I’ve always loved the tiny independent motels that dot this country. Not parts of neon-emblazed chains, they are constructed of perhaps a dozen or two simple rooms, usually a family operation, often an Indian or Pakastani couple. Essentially, shelter; if you’re lucky, there’s a simple microwave and/or micro-refrigerator, a sufficient and not very leaky toilet & shower, and maybe a heater that works. All for thirty-something bucks, tax included — a great deal in modern, corporate America.
I’m lucky tonight, for I am living, for the next twelve hours or so, in the American Inn & Suites in Villa Rica, Georgia. It was a bit of a random find: after a bad night’s sleep, and then six hours already on the road, I realized I didn’t have enough energy to push through three more hours on to Gordo, Alabama. I needed to find a place to crash before I crashed. Something about the name ‘Villa Rica’ looked good from the freeway.

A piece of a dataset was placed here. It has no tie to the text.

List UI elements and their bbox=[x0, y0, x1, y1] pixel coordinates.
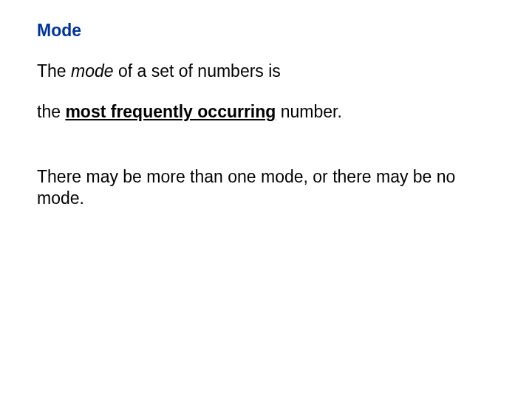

And so after a two-hour nap, I roamed the small town and found a basic Mexican dinner to bring back to the room, and a supermarket for a calming wine this evening and milk for the morning cereal and coffee. Now I am tucked into my little room, nestled behind the truck stop that serves this part of Interstate 20. A slight but not cloying fragrance is in the air, and colorful (if fake) flowers imbue a genuine homeyness.
In one peculiar way, these scrappy motels are an important religious marker for me. At at 14 or so, I was introduced to Buddhism in a motel in Denver much like this, where I found in the drawer of the bedside table not the usual Gideon Bible, but some similar tract from the eastern world. I can’t remember the actual book, but I very clearly remember mentally grappling with those strange koanic terms: the ‘way,’ mindfulness, impermanence, suffering, compassion. And still I grapple.
Here in the American Inn & Suites, only an empty drawer greets my curious eye.